Is the Basolateral Amygdala Complex Involved in Mediating Propofol-induced Amnesia? Alkire et al. (page 708)
Alkire et al. designed an experiment to test whether the basolateral amygdala complex (BLAC) is a brain site involved with mediation of propofol-induced amnesia. The team assigned 85 male Sprague-Dawley rats to one of two surgery groups: sham-operated controls or those to receive bilateral N -methyl-d-aspartate lesions of the BLAC. The rats were then allowed 6 or 7 days of recovery time before beginning inhibitory avoidance training.
On the training day, either 25 mg/kg propofol or saline was administered to the rats 5 min before the training procedure began. The training apparatus featured a light-safe compartment and a dark-shock compartment. Rats instinctively favor a dark environment. When the animals stepped into the dark compartment with all four paws, they received a foot shock (0.4 mA) until they escaped back to the light compartment. The door to the dark compartment was left open; learning was considered to have occurred when animals avoided the dark side for more than 60 consecutive seconds. Memory retention was tested 24 h after the training session. No shock was delivered during the memory testing, but longer latencies to cross into the dark side of the apparatus were considered to be indicative of better retention of training. At the end of the experiments, the rats were killed, and their brains were removed for histologic categorization of the BLAC lesions.

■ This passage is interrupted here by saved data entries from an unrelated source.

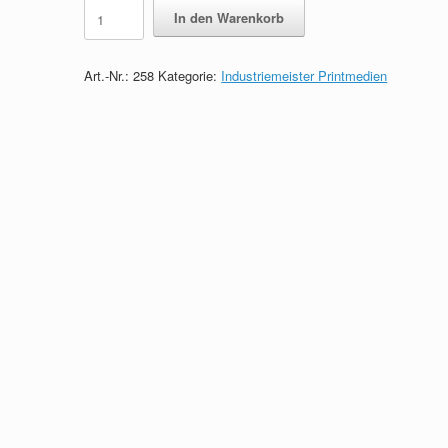
Industriemeister
In den Warenkorb
Printmedien
-
Das
Art.-Nr.:
258
Kategorie:
Industriemeister Printmedien
prüfungsrelevante
Wissen
quantity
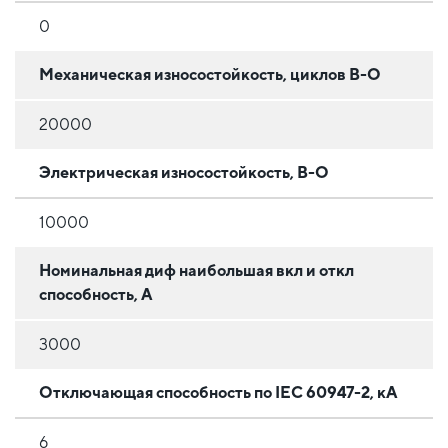
0
Механическая износостойкость, циклов В-О
20000
Электрическая износостойкость, В-О
10000
Номинальная диф наибольшая вкл и откл
способность, А
3000
Отключающая способность по IEC 60947-2, кА
6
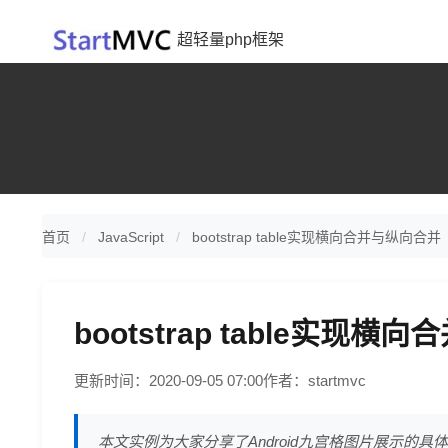
超轻量php框架
首页
JavaScript
bootstrap table实现横向合并与纵向合并
bootstrap table实现
更新时间：2020-09-05 07:00
作者：startmvc
本文实例为大家分享了Android九宫格图片展示的具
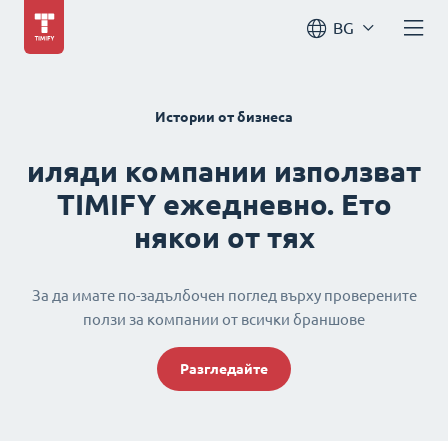
BG
Истории от бизнеса
иляди компании използват
TIMIFY ежедневно. Ето
някои от тях
За да имате по-задълбочен поглед върху проверените
ползи за компании от всички браншове
Разгледайте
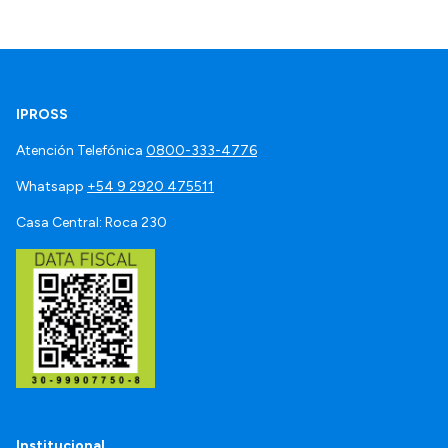
IPROSS
Atención Telefónica
0800-333-4776
Whatsapp
+54 9 2920 475511
Casa Central: Roca 230
Institucional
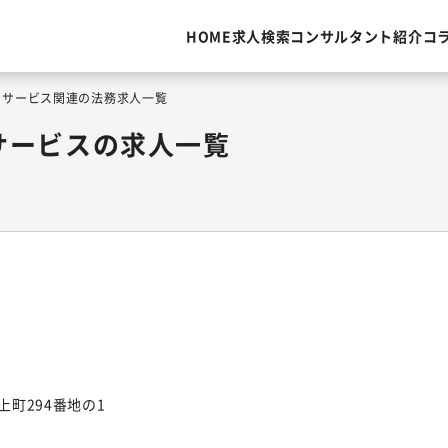
HOME
求人検索
コンサルタント紹介
コ
・サービス関連の法務求人一覧
サービスの求人一覧
町294番地の1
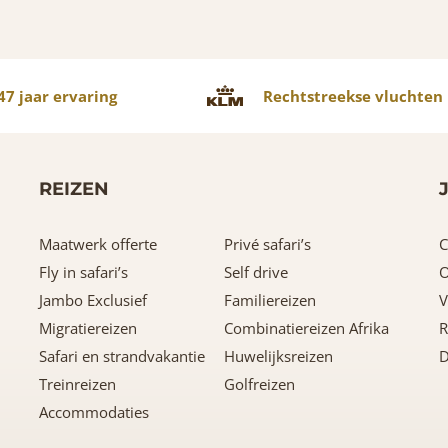
7 jaar ervaring
Rechtstreekse vluchten
REIZEN
Maatwerk offerte
Privé safari’s
C
Fly in safari’s
Self drive
O
Jambo Exclusief
Familiereizen
V
Migratiereizen
Combinatiereizen Afrika
R
Safari en strandvakantie
Huwelijksreizen
D
Treinreizen
Golfreizen
Accommodaties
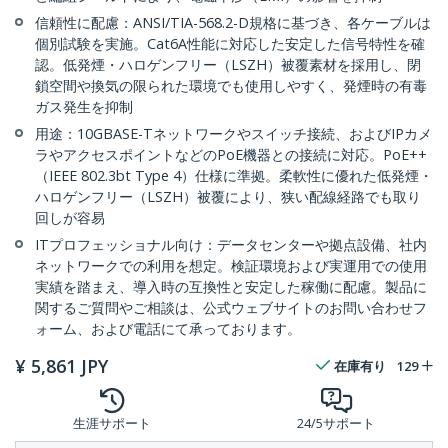
信頼性に配慮：ANSI/TIA-568.2-D規格に基づき、各ケーブルは
個別試験を実施。Cat6A性能に対応した安定した信号特性を確
認。低発煙・ハロゲンフリー（LSZH）被覆素材を採用し、閉
鎖空間や換気の限られた環境でも使用しやすく、発煙時の有毒
ガス発生を抑制
用途：10GBASE-Tネットワークやスイッチ接続、およびIPカメ
ラやアクセスポイントなどのPoE機器との接続に対応。PoE++
（IEEE 802.3bt Type 4）仕様に準拠。柔軟性に優れた低発煙・
ハロゲンフリー（LSZH）被覆により、狭い配線経路でも取り
回しが容易
ITプロフェッショナル向け：データセンターや拠点設備、社内
ネットワークでの利用を想定。検証環境および実運用での使用
実績を踏まえ、導入時の互換性と安定した稼働に配慮。製品に
関するご質問やご相談は、公式ウェブサイトのお問い合わせフ
ォーム、および電話にて承っております。
¥
5,861
JPY
在庫有り
129
生涯サポート
24/5サポート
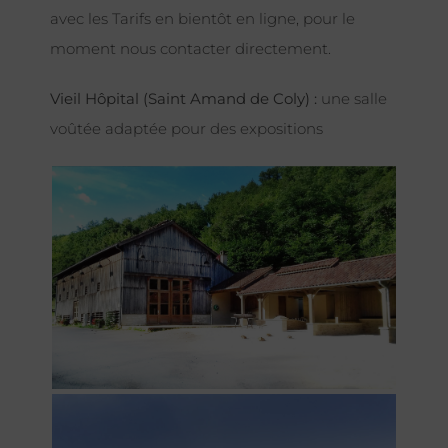
avec les Tarifs en bientôt en ligne, pour le
moment nous contacter directement.
Vieil Hôpital (Saint Amand de Coly) :
une salle
voûtée adaptée pour des expositions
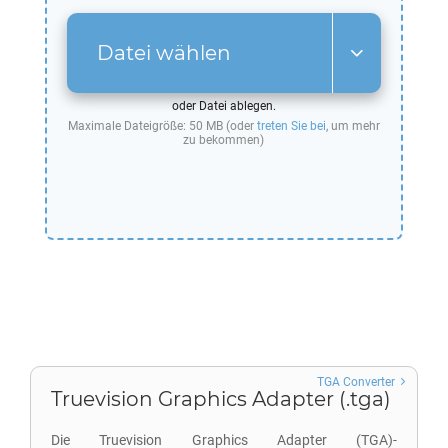
Datei wählen
oder Datei ablegen.
Maximale Dateigröße: 50 MB (oder
treten Sie bei
, um mehr
zu bekommen)
TGA Converter
Truevision Graphics Adapter (.tga)
Die Truevision Graphics Adapter (TGA)-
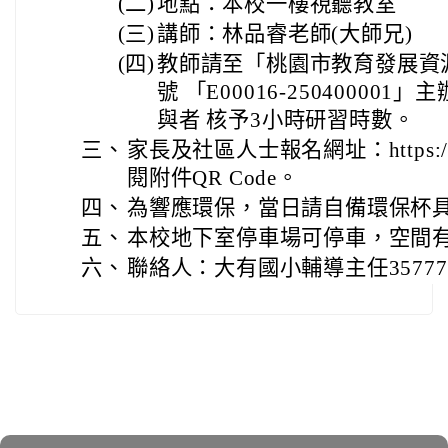
(二)
地點：本校一樓視聽教室
(三)
講師：林品睿老師(大師兄)
(四)
教師請至「桃園市教育發展資
號 「E00016-25040000
與者 核予3小時研習時數。
三、
家長及社區人士報名網址：https://re
閱附件QR Code。
四、
為響應環保，當日請自備環保杯具
五、
本校地下室停車場可停車，空間
六、
聯絡人：大有國小輔導主任357771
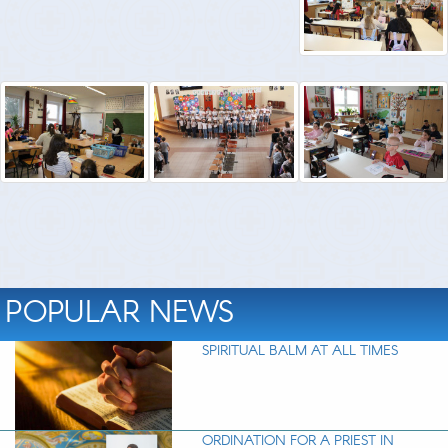
POPULAR NEWS
SPIRITUAL BALM AT ALL TIMES
ORDINATION FOR A PRIEST IN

Rats in the sham-operated group that were given saline injections had a median memory latency of 300 s, whereas sham-propofol rats had significant amnesia, with a median latency of only 63 s. Rats with BLAC lesions showed robust memory latency despite administration of propofol: those in the saline group had a median memory latency of 300 s, and those in the propofol-injected group had a median memory latency of 323 s. In these experiments, discrete BLAC lesions blocked the amnestic effect of propofol, suggesting that the BLAC is a key brain site mediating anesthetic-induced amnesia. The results may help explain the clinical phenomenon of intraoperative recall and the enhanced retention of negative emotional material, and they point out the need to understand anesthetic-induced amnesia more fully.